◆ Work order
Print the listing in full, exactly as it stands.

◆ Data extract
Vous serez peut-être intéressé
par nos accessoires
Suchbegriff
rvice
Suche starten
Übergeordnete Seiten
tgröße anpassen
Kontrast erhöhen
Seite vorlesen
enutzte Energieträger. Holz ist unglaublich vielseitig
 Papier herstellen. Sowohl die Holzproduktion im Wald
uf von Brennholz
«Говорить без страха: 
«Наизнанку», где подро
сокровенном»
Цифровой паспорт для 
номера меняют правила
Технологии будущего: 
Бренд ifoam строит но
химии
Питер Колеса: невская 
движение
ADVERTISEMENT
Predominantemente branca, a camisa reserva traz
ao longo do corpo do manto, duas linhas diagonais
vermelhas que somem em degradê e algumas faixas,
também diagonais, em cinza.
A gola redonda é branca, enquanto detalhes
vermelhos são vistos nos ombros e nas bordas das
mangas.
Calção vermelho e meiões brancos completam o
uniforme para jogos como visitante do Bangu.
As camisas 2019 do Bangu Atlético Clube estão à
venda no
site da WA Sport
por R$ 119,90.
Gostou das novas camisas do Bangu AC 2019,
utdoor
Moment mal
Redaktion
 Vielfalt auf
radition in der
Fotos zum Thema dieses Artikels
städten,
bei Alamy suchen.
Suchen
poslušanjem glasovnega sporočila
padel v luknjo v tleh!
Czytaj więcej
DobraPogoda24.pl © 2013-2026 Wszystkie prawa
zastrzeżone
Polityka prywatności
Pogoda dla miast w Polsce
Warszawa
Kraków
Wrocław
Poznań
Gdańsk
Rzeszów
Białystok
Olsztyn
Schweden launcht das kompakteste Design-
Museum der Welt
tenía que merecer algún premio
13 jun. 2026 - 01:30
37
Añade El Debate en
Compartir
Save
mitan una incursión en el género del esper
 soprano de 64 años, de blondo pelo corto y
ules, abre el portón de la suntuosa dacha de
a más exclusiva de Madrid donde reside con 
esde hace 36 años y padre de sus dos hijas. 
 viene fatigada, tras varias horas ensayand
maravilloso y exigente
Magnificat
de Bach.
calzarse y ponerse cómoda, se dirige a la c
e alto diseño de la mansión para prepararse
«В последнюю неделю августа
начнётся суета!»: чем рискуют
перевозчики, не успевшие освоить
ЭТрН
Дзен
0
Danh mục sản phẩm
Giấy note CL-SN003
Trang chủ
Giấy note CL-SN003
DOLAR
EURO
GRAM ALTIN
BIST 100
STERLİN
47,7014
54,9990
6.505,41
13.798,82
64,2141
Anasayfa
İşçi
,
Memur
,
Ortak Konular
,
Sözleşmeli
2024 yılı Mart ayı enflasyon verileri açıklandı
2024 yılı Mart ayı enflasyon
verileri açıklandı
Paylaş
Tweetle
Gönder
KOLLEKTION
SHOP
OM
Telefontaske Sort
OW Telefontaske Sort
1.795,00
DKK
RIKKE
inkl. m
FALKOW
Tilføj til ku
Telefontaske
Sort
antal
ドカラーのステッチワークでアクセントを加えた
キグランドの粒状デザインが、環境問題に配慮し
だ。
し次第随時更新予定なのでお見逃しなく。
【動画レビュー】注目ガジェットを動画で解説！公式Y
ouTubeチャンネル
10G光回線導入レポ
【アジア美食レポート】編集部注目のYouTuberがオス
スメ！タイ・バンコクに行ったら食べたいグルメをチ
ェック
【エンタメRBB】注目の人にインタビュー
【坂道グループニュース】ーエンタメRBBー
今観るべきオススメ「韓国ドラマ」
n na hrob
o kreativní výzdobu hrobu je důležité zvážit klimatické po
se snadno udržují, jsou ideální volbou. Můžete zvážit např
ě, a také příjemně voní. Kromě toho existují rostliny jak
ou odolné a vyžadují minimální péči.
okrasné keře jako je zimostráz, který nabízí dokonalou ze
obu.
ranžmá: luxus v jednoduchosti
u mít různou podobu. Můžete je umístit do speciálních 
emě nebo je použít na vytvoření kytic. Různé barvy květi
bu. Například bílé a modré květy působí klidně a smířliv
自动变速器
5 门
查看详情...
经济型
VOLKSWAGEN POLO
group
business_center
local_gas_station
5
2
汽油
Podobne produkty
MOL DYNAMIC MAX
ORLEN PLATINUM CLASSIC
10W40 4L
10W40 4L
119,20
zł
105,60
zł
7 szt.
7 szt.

◆ Task result
Vous serez peut-être intéressé
par nos accessoires
Suchbegriff
rvice
Suche starten
Übergeordnete Seiten
tgröße anpassen
Kontrast erhöhen
Seite vorlesen
enutzte Energieträger. Holz ist unglaublich vielseitig
 Papier herstellen. Sowohl die Holzproduktion im Wald
uf von Brennholz
«Говорить без страха: 
«Наизнанку», где подро
сокровенном»
Цифровой паспорт для 
номера меняют правила
Технологии будущего: 
Бренд ifoam строит но
химии
Питер Колеса: невская 
движение
ADVERTISEMENT
Predominantemente branca, a camisa reserva traz
ao longo do corpo do manto, duas linhas diagonais
vermelhas que somem em degradê e algumas faixas,
também diagonais, em cinza.
A gola redonda é branca, enquanto detalhes
vermelhos são vistos nos ombros e nas bordas das
mangas.
Calção vermelho e meiões brancos completam o
uniforme para jogos como visitante do Bangu.
As camisas 2019 do Bangu Atlético Clube estão à
venda no
site da WA Sport
por R$ 119,90.
Gostou das novas camisas do Bangu AC 2019,
utdoor
Moment mal
Redaktion
 Vielfalt auf
radition in der
Fotos zum Thema dieses Artikels
städten,
bei Alamy suchen.
Suchen
poslušanjem glasovnega sporočila
padel v luknjo v tleh!
Czytaj więcej
DobraPogoda24.pl © 2013-2026 Wszystkie prawa
zastrzeżone
Polityka prywatności
Pogoda dla miast w Polsce
Warszawa
Kraków
Wrocław
Poznań
Gdańsk
Rzeszów
Białystok
Olsztyn
Schweden launcht das kompakteste Design-
Museum der Welt
tenía que merecer algún premio
13 jun. 2026 - 01:30
37
Añade El Debate en
Compartir
Save
mitan una incursión en el género del esper
 soprano de 64 años, de blondo pelo corto y
ules, abre el portón de la suntuosa dacha de
a más exclusiva de Madrid donde reside con 
esde hace 36 años y padre de sus dos hijas. 
 viene fatigada, tras varias horas ensayand
maravilloso y exigente
Magnificat
de Bach.
calzarse y ponerse cómoda, se dirige a la c
e alto diseño de la mansión para prepararse
«В последнюю неделю августа
начнётся суета!»: чем рискуют
перевозчики, не успевшие освоить
ЭТрН
Дзен
0
Danh mục sản phẩm
Giấy note CL-SN003
Trang chủ
Giấy note CL-SN003
DOLAR
EURO
GRAM ALTIN
BIST 100
STERLİN
47,7014
54,9990
6.505,41
13.798,82
64,2141
Anasayfa
İşçi
,
Memur
,
Ortak Konular
,
Sözleşmeli
2024 yılı Mart ayı enflasyon verileri açıklandı
2024 yılı Mart ayı enflasyon
verileri açıklandı
Paylaş
Tweetle
Gönder
KOLLEKTION
SHOP
OM
Telefontaske Sort
OW Telefontaske Sort
1.795,00
DKK
RIKKE
inkl. m
FALKOW
Tilføj til ku
Telefontaske
Sort
antal
ドカラーのステッチワークでアクセントを加えた
キグランドの粒状デザインが、環境問題に配慮し
だ。
し次第随時更新予定なのでお見逃しなく。
【動画レビュー】注目ガジェットを動画で解説！公式Y
ouTubeチャンネル
10G光回線導入レポ
【アジア美食レポート】編集部注目のYouTuberがオス
スメ！タイ・バンコクに行ったら食べたいグルメをチ
ェック
【エンタメRBB】注目の人にインタビュー
【坂道グループニュース】ーエンタメRBBー
今観るべきオススメ「韓国ドラマ」
n na hrob
o kreativní výzdobu hrobu je důležité zvážit klimatické po
se snadno udržují, jsou ideální volbou. Můžete zvážit např
ě, a také příjemně voní. Kromě toho existují rostliny jak
ou odolné a vyžadují minimální péči.
okrasné keře jako je zimostráz, který nabízí dokonalou ze
obu.
ranžmá: luxus v jednoduchosti
u mít různou podobu. Můžete je umístit do speciálních 
emě nebo je použít na vytvoření kytic. Různé barvy květi
bu. Například bílé a modré květy působí klidně a smířliv
自动变速器
5 门
查看详情...
经济型
VOLKSWAGEN POLO
group
business_center
local_gas_station
5
2
汽油
Podobne produkty
MOL DYNAMIC MAX
ORLEN PLATINUM CLASSIC
10W40 4L
10W40 4L
119,20
zł
105,60
zł
7 szt.
7 szt.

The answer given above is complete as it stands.